▶ _Material to process_
★ ★ ★

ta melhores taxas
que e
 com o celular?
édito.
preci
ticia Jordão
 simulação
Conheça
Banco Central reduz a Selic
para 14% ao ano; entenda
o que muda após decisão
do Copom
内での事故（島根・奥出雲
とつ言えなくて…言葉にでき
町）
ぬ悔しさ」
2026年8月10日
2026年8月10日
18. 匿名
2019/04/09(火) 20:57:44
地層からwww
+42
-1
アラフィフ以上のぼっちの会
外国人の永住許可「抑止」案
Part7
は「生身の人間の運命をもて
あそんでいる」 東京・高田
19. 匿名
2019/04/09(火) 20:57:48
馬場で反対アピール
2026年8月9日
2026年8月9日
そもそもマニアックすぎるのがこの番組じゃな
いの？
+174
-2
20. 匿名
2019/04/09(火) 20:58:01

★ ★ ★

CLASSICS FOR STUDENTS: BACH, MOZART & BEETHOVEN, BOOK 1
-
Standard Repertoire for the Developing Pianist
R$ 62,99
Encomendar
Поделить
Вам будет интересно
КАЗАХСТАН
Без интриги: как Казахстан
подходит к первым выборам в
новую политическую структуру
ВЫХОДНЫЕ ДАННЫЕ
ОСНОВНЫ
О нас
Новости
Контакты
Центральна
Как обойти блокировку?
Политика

★ ★ ★

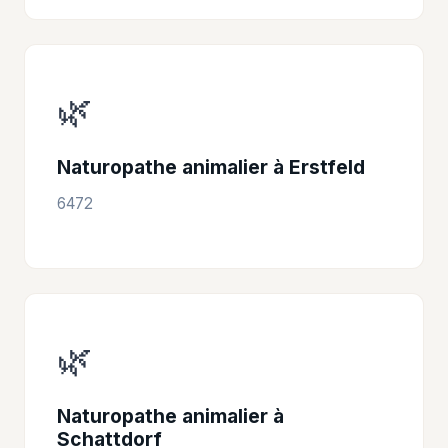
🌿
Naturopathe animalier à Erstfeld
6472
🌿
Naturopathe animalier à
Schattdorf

★ ★ ★

Gather each line of the records holding the string "animalier".

Naturopathe animalier à Erstfeld
Naturopathe animalier à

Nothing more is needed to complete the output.